Open ended questions give survey respondents the freedom to share what actually matters to them. They produce richer context, surface unexpected themes, and add meaning to quantitative scores. The trade-off is higher analysis effort and the need for thoughtful question design. Used selectively alongside closed-ended items, they make any feedback programme more complete and more actionable. Whether the goal is improving customer experience, understanding employee sentiment, or informing a product roadmap, open ended questions remain one of the most practical tools available to survey designers.

FAQs on Open-ended Questions

Are open-ended survey questions good for research?

Open ended questions are commonly used in qualitative research because they may help capture detailed opinions, experiences, and motivations. They are often used when researchers want insights that may not emerge from predefined answer choices.

Are open-ended survey questions easy to analyse?

Open ended responses typically require more analysis than closed-ended data because answers need to be reviewed and categorized. Text analytics and AI tools may help streamline this process, particularly for larger datasets.

Are open-ended questions qualitative?

Open ended questions generally produce qualitative data because respondents answer in their own words. This may help researchers understand context, reasoning, and individual perspectives.

Can open-ended questions be used in surveys?

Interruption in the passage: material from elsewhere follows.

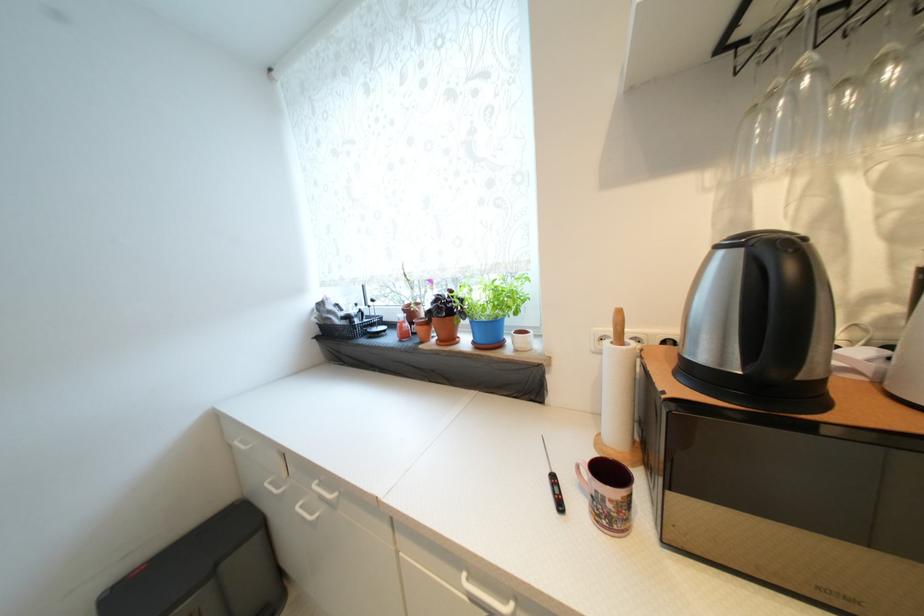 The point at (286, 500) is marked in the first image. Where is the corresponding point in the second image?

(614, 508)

Yes. Open ended questions are frequently included in customer, employee, and market research surveys. Many organizations use them alongside structured questions to balance detailed feedback with measurable data.

Can open-ended questions be combined with closed-ended questions?

Yes. Organizations often combine both question types within the same survey. Closed-ended questions provide structured data, while open ended questions may help explain the reasons behind specific responses.